THE SAUCE: These sauces are important ingredients, which gives the saltiness and sweetness of my korean braised chicken recipe:
- Soy Sauce
- Oyster Sauce
- Sesame Oil
- Brown Sugar
- Minced Garlic
Things to do before cooking this recipe
When cooking Korean braised chicken, you must first soak the glass noodle. I soaked it in warm water, and leave it there for 30 minutes or when it becomes soft enough.
Also, because the glass noodle is too long, I cut them first with a scissor before putting them into the pot. This is considering optional, and you can do that when serving the food or during cooking.
Cooking Andong Jjimdak Recipe may seem difficult because it contains so many ingredients. But, in my opinion, it is easy and straightforward since you boil all of them in the same pot.
- Firstly, I sauté the chicken in the pan till it turns brown. It doesn’t have to be cook since the rest will be done through boiling in the pot. Also, this is just optional- meaning you can cook your chicken directly in the pot.
- Next, pour water, onion, ginger, and chicken into the pot. Turn on the heat and let the chicken boil for 15 minutes.
- Add the sauce mixture, green chilies, and potatoes & carrots. Give a stir and then lower to medium heat. Continue boiling the meat mixture for 10 more minutes.
- After that, add the glass noodle and the spring onion. Stir it and then lower to heat to simmer for 5 more minutes. Once it is cooked, transfer it to a large plate and serve it with hot steam white rice.
Tips and Hints
- Do not overcook the glass noodle since they fully absorb the soup. Just cook it for a few minutes or till it becomes soft
- Because of the glass noodle, you find it inconvenient to eat and swallow them. I recommend cutting them first with a scissor before putting them into the pot. This is considered optional, and you can do that when serving the food or during cooking.

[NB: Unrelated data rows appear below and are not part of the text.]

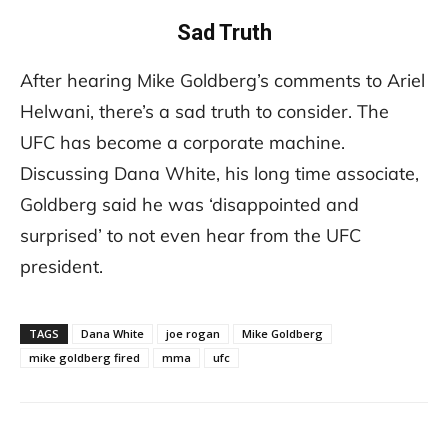
Sad Truth
After hearing Mike Goldberg’s comments to Ariel
Helwani, there’s a sad truth to consider. The
UFC has become a corporate machine.
Discussing Dana White, his long time associate,
Goldberg said he was ‘disappointed and
surprised’ to not even hear from the UFC
president.
TAGS
Dana White
joe rogan
Mike Goldberg
mike goldberg fired
mma
ufc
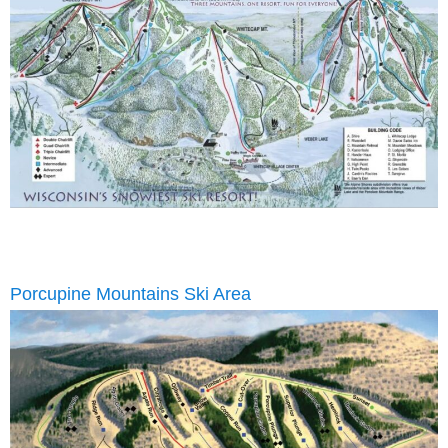
Porcupine Mountains Ski Area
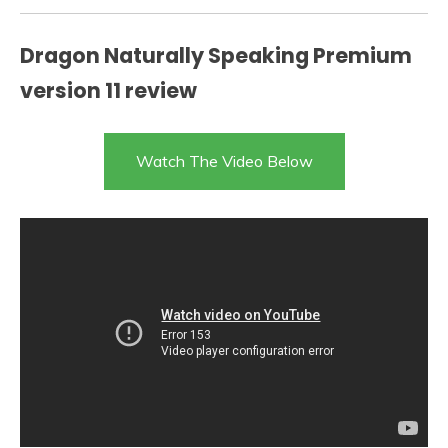
Dragon Naturally Speaking Premium
version 11 review
Watch The Video Below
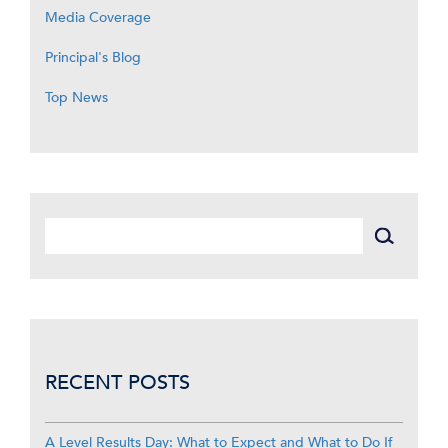
Media Coverage
Principal's Blog
Top News
RECENT POSTS
A Level Results Day: What to Expect and What to Do If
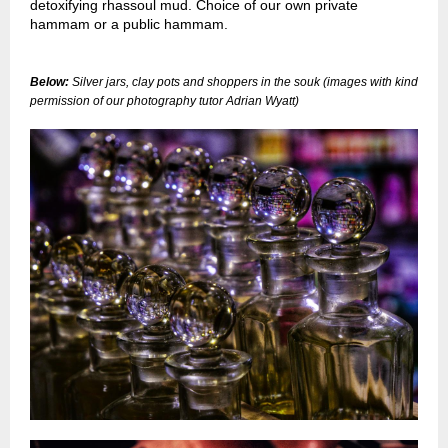
detoxifying rhassoul mud. Choice of our own private
hammam or a public hammam.
Below:
Silver jars, clay pots and shoppers in the souk
(images with kind
permission of our photography tutor Adrian Wyatt)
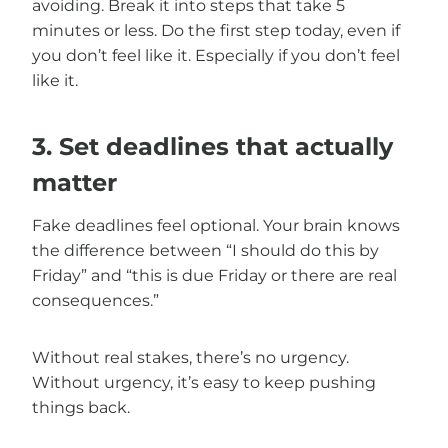
avoiding. Break it into steps that take 5
minutes or less. Do the first step today, even if
you don’t feel like it. Especially if you don’t feel
like it.
3. Set deadlines that actually
matter
Fake deadlines feel optional. Your brain knows
the difference between “I should do this by
Friday” and “this is due Friday or there are real
consequences.”
Without real stakes, there’s no urgency.
Without urgency, it’s easy to keep pushing
things back.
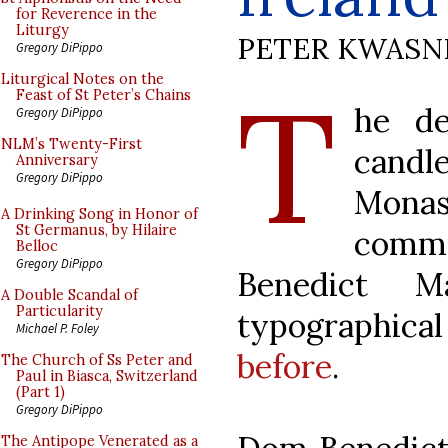
for Reverence in the
Liturgy
PETER KWASN
Gregory DiPippo
T
Liturgical Notes on the
Feast of St Peter’s Chains
he de
Gregory DiPippo
NLM’s Twenty-First
candle
Anniversary
Gregory DiPippo
Monas
A Drinking Song in Honor of
St Germanus, by Hilaire
comm
Belloc
Gregory DiPippo
Benedict M
A Double Scandal of
Particularity
typographica
Michael P. Foley
before
.
The Church of Ss Peter and
Paul in Biasca, Switzerland
(Part 1)
Gregory DiPippo
The Antipope Venerated as a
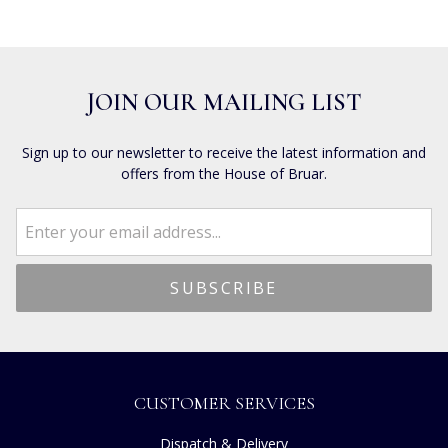
JOIN OUR MAILING LIST
Sign up to our newsletter to receive the latest information and
offers from the House of Bruar.
CUSTOMER SERVICES
Dispatch & Delivery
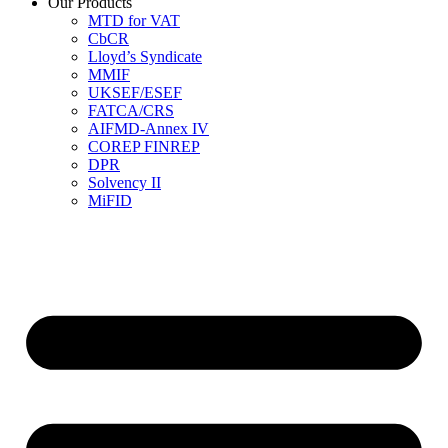
Our Products
MTD for VAT
CbCR
Lloyd’s Syndicate
MMIF
UKSEF/ESEF
FATCA/CRS
AIFMD-Annex IV
COREP FINREP
DPR
Solvency II
MiFID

- The green chilies are mildly spicy. If you prefer spicier, add 1 teaspoon of red chili powder.
- It is best to use chicken drumstick & thigh than breast or boneless chicken since it enhances the flavor of the broth.
Chicken Adobo with Potatoes- This Filipino chicken recipe is similar to the Korean braised chicken since it contains potatoes, soy sauce, vinegar, brown sugar, and garlic. The only difference is that it doesn’t contain glass noodles and is not spicy.
Serving and Storage Suggestion
It is traditional that when eating Korean main dish, we serve it together with different side dishes. I like to serve it with kimchi, steamed rice, Korean cucumber salad, and Korean rice cake.
If you still have left over, you can store them in the fridge for up to 5 days. I don’t recommend that you put it in the freezer since this will make the glass noodle and vegetables soft and mushy.
Other Korean Food Recipes
If you Korean food, here are other recipes you may like to cook at home:
📋 Recipe Card
Andong Jjimdak Recipe (Korean braised chicken)
- 8 pieces of chicken thigh
- 4 cup of water
- 4 cloves of garlic
- 1 large onion
- 1 large potato
- 1 large carrot
- 1 small ginger
- 3 pieces of green chilies
- 2 pieces of green onion
- 250 gram of korean glass noodle
Ingredients of the Sauce
- 4 cloves of grated garlic
- ½ cup of soy sauce
- 4 tablespoon of oyster sauce
- 2 tablespoon of sesame oil
- 2 tablespoon of brown sugar
- 1 tablespoon of vinegar
- Add a tablespoon of vegetables to the pan. Add the chicken thigh and let it sauté till it turns brown.
- Transfer the chicken into the pot. Pour water, onion, and ginger. Turn on the gas on high heat and let it boil for 15 minutes
- While boiling, mix all the sauce ingredients in a small bowl. Set aside.
- After 15 minutes, add the sauce mixture, chopped green chilies, potatoes, and carrots. Stir lightly and then lower to medium heat.
- Continue cooking in rapid simmer for 10 minutes.
- Add the glass noodle and the spring onion to the pot. Give a stir and then adjust to low heat.
- Cover the lid of the pot and let it simmer for 5 minutes.
- Transfer into a large plate and serve it with hot steam white rice.